:: RECORDS FOR THE TASK ::
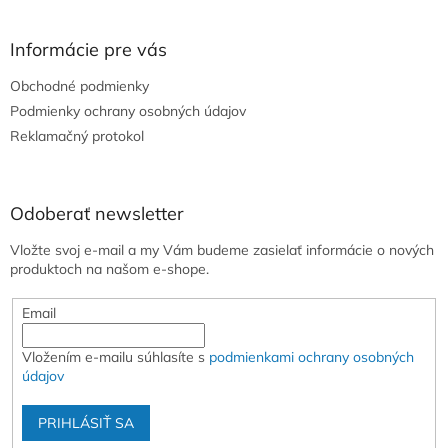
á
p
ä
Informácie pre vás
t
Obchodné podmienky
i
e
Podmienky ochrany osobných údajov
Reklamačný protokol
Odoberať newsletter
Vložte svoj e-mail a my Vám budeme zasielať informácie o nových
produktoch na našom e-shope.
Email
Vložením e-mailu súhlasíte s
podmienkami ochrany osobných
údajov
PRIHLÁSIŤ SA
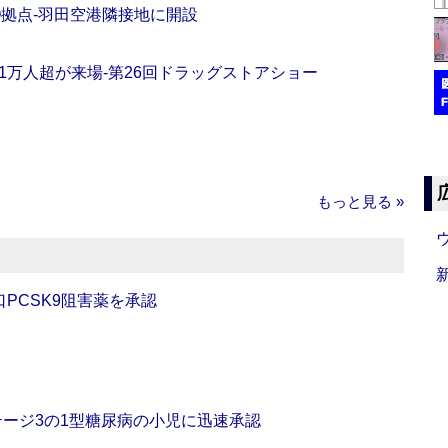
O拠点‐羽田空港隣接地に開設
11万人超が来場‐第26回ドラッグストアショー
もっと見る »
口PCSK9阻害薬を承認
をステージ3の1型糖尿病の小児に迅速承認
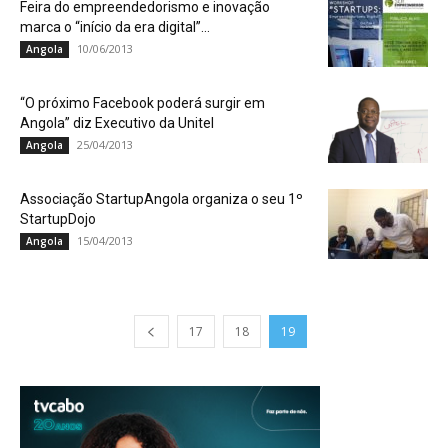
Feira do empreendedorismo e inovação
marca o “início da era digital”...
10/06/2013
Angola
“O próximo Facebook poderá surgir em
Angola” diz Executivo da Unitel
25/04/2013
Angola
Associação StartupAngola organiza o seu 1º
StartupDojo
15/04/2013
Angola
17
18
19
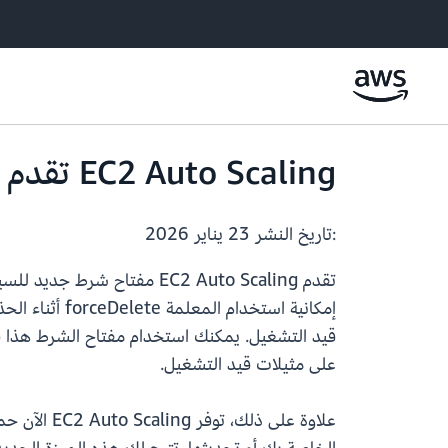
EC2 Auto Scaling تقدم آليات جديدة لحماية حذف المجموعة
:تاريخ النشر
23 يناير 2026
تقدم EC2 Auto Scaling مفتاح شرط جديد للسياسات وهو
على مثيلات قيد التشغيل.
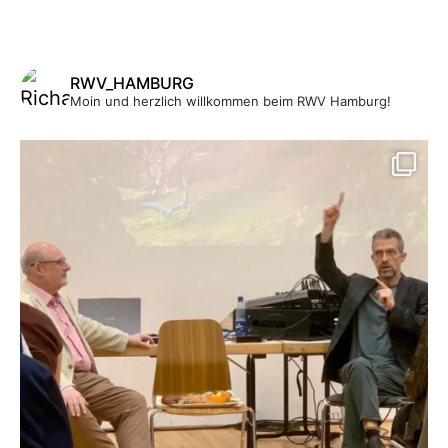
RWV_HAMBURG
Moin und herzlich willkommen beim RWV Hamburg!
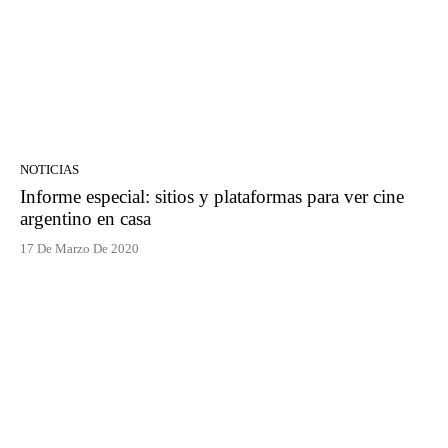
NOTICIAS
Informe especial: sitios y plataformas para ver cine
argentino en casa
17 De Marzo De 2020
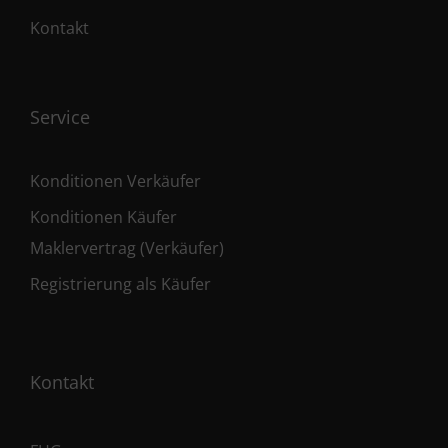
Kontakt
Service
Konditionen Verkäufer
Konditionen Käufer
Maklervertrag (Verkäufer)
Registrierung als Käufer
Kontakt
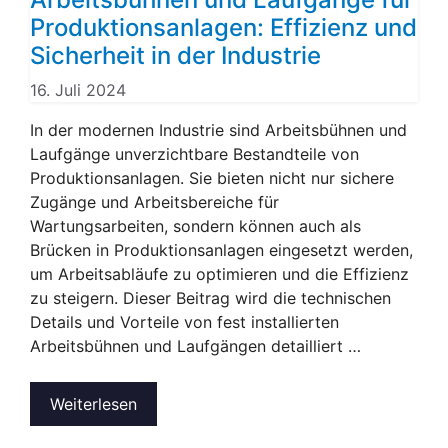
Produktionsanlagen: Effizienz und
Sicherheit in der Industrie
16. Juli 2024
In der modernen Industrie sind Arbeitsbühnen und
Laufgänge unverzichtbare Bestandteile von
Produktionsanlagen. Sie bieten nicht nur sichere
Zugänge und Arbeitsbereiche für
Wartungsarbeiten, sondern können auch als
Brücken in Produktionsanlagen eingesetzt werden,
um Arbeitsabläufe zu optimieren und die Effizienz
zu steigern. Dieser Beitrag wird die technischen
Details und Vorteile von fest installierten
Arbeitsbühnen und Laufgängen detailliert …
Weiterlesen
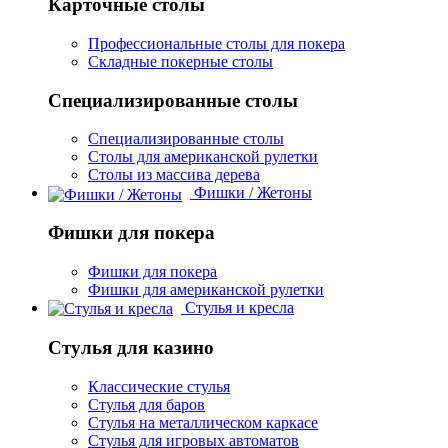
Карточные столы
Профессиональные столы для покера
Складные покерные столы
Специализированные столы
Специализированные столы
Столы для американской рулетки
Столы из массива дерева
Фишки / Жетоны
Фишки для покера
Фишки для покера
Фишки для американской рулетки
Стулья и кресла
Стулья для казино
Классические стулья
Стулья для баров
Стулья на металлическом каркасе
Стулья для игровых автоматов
:::
:: RECORDS FOR THE TASK ::
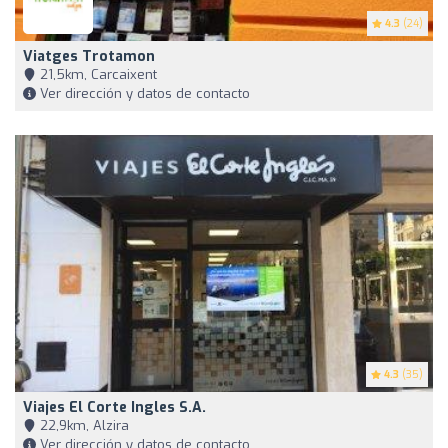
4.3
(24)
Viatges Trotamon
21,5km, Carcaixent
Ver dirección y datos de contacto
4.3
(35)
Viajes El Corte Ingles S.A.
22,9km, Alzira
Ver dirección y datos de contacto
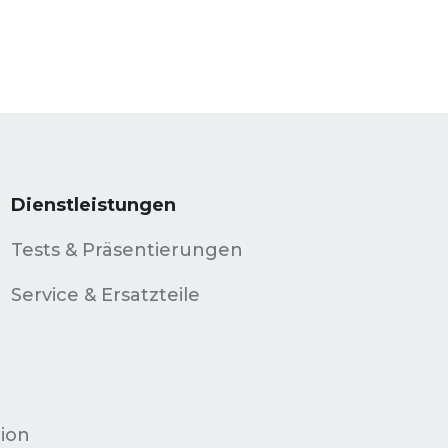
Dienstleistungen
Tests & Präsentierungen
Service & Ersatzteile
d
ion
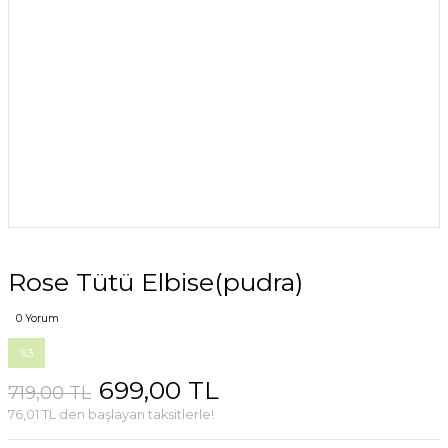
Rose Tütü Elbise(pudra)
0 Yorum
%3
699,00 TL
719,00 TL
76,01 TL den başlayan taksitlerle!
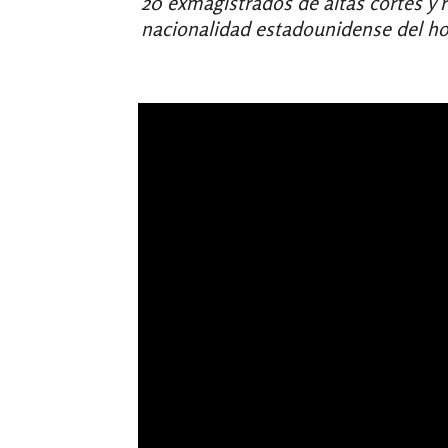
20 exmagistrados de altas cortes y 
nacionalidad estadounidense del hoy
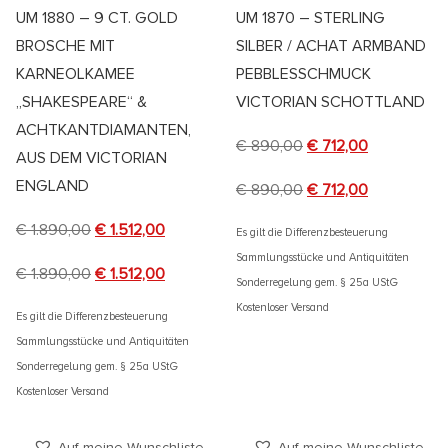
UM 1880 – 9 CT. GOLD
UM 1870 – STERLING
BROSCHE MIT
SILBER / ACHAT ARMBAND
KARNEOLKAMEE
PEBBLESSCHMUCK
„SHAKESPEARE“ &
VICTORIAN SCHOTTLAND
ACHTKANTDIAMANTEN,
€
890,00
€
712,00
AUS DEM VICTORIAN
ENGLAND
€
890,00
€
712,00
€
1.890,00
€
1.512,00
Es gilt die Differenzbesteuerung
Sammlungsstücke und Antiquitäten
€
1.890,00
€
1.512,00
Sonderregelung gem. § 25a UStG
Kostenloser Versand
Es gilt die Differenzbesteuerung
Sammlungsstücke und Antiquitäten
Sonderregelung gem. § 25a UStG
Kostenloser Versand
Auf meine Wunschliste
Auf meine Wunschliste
:::
:: RECORDS FOR THE TASK ::
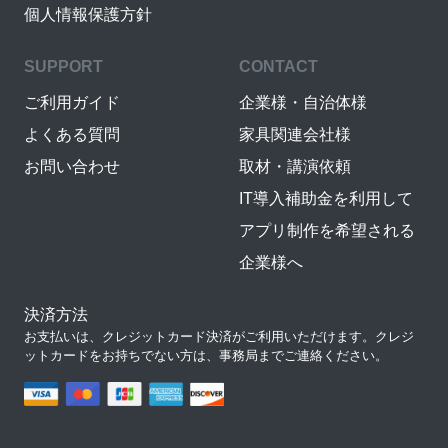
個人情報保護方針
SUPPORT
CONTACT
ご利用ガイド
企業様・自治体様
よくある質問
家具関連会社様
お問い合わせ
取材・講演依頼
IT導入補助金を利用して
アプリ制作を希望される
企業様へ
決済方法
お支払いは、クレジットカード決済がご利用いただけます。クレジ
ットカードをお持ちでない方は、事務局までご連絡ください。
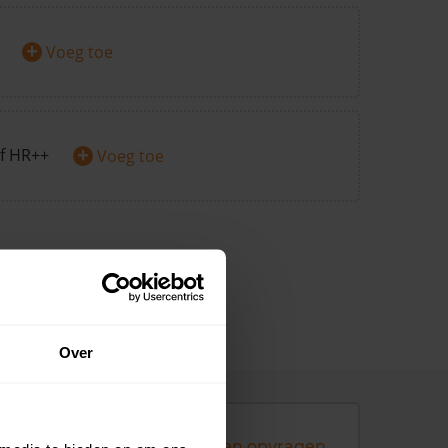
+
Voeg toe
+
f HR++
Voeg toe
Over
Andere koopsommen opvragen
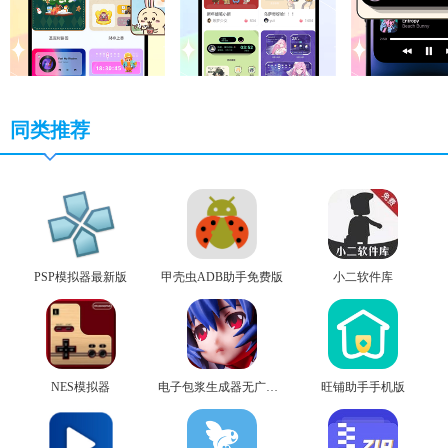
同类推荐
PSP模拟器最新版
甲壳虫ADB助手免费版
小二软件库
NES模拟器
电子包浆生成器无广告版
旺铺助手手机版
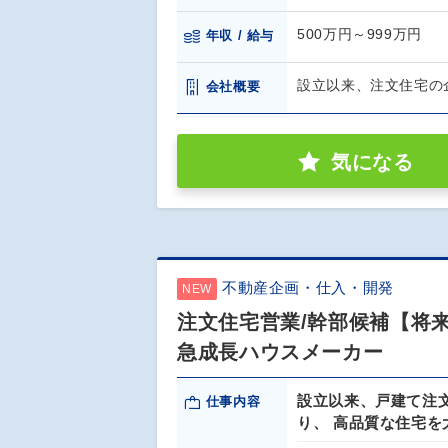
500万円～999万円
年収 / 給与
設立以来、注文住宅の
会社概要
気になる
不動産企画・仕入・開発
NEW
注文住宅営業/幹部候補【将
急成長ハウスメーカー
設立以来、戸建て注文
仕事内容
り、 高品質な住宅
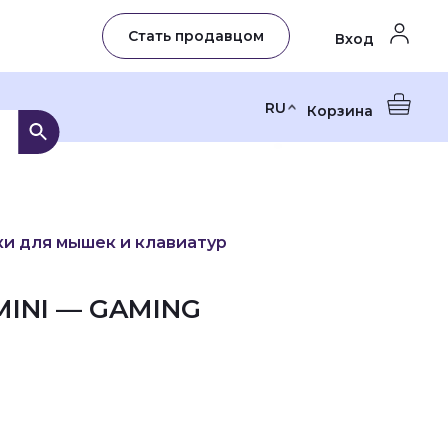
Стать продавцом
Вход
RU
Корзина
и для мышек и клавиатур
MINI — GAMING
:::
**THE TASK**
Within the data above, repeat exactly the lines from the one bearing "Moin und herzlich" through the one bearing "zu steigern. Dieser". Include no pictures and nothing else.

**SOLUTION TO THIS TASK**
Moin und herzlich willkommen beim RWV Hamburg!
NOTICIAS
Informe especial: sitios y plataformas para ver cine
argentino en casa
17 De Marzo De 2020
Kontakt
Service
Konditionen Verkäufer
Konditionen Käufer
Maklervertrag (Verkäufer)
Registrierung als Käufer
Kontakt
Produktionsanlagen: Effizienz und
Sicherheit in der Industrie
16. Juli 2024
In der modernen Industrie sind Arbeitsbühnen und
Laufgänge unverzichtbare Bestandteile von
Produktionsanlagen. Sie bieten nicht nur sichere
Zugänge und Arbeitsbereiche für
Wartungsarbeiten, sondern können auch als
Brücken in Produktionsanlagen eingesetzt werden,
um Arbeitsabläufe zu optimieren und die Effizienz
zu steigern. Dieser Beitrag wird die technischen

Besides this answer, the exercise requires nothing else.